■ ENTRIES SUPPLIED:
══════════════════════════════
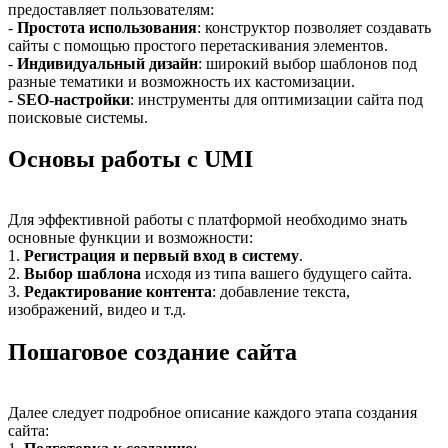
предоставляет пользователям:
-
Простота использования
: конструктор позволяет создавать
сайты с помощью простого перетаскивания элементов.
-
Индивидуальный дизайн
: широкий выбор шаблонов под
разные тематики и возможность их кастомизации.
-
SEO-настройки
: инструменты для оптимизации сайта под
поисковые системы.
Основы работы с UMI
Для эффективной работы с платформой необходимо знать
основные функции и возможности:
1.
Регистрация и первый вход в систему
.
2.
Выбор шаблона
исходя из типа вашего будущего сайта.
3.
Редактирование контента
: добавление текста,
изображений, видео и т.д.
Пошаговое создание сайта
Далее следует подробное описание каждого этапа создания
сайта:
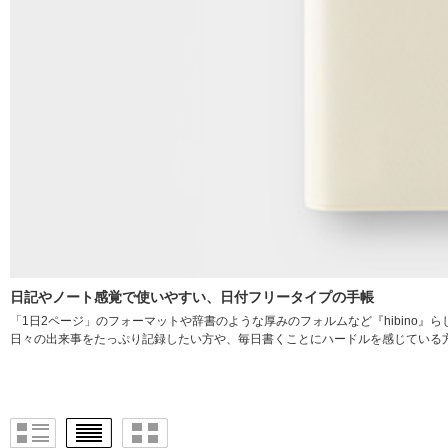
日記やノート感覚で使いやすい、日付フリータイプの手帳
「1日2ページ」のフォーマットや辞書のような厚みのフォルムなど『hibino
日々の出来事をたっぷり記録したい方や、毎日書くことにハードルを感じている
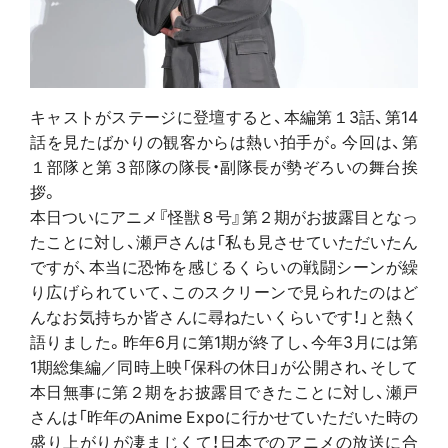
キャストがステージに登壇すると、本編第１3話、第14
話を見たばかりの観客からは熱い拍手が。今回は、第
１部隊と第３部隊の隊長・副隊長が勢ぞろいの舞台挨
拶。
本日ついにアニメ『怪獣８号』第２期がお披露目となっ
たことに対し、瀬戸さんは「私も見させていただいたん
ですが、本当に恐怖を感じるくらいの戦闘シーンが繰
り広げられていて、このスクリーンで見られたのはど
んなお気持ちか皆さんに尋ねたいくらいです！」と熱く
語りました。昨年6月に第1期が終了し、今年3月には第
1期総集編／同時上映「保科の休日」が公開され、そして
本日無事に第２期をお披露目できたことに対し、瀬戸
さんは「昨年のAnime Expoに行かせていただいた時の
盛り上がりが凄まじくて！日本でのアニメの放送に合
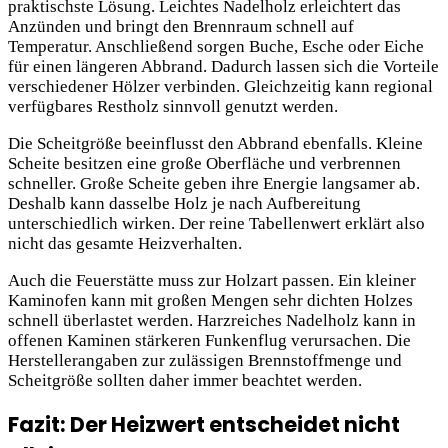
praktischste Lösung. Leichtes Nadelholz erleichtert das
Anzünden und bringt den Brennraum schnell auf
Temperatur. Anschließend sorgen Buche, Esche oder Eiche
für einen längeren Abbrand. Dadurch lassen sich die Vorteile
verschiedener Hölzer verbinden. Gleichzeitig kann regional
verfügbares Restholz sinnvoll genutzt werden.
Die Scheitgröße beeinflusst den Abbrand ebenfalls. Kleine
Scheite besitzen eine große Oberfläche und verbrennen
schneller. Große Scheite geben ihre Energie langsamer ab.
Deshalb kann dasselbe Holz je nach Aufbereitung
unterschiedlich wirken. Der reine Tabellenwert erklärt also
nicht das gesamte Heizverhalten.
Auch die Feuerstätte muss zur Holzart passen. Ein kleiner
Kaminofen kann mit großen Mengen sehr dichten Holzes
schnell überlastet werden. Harzreiches Nadelholz kann in
offenen Kaminen stärkeren Funkenflug verursachen. Die
Herstellerangaben zur zulässigen Brennstoffmenge und
Scheitgröße sollten daher immer beachtet werden.
Fazit: Der Heizwert entscheidet nicht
══════════════════════════════
■ DIRECTIONS:
What lines in the material above include "werden"? Copy every one of them.

■ PROBLEM SOLUTION:
verfügbares Restholz sinnvoll genutzt werden.
schnell überlastet werden. Harzreiches Nadelholz kann in
Scheitgröße sollten daher immer beachtet werden.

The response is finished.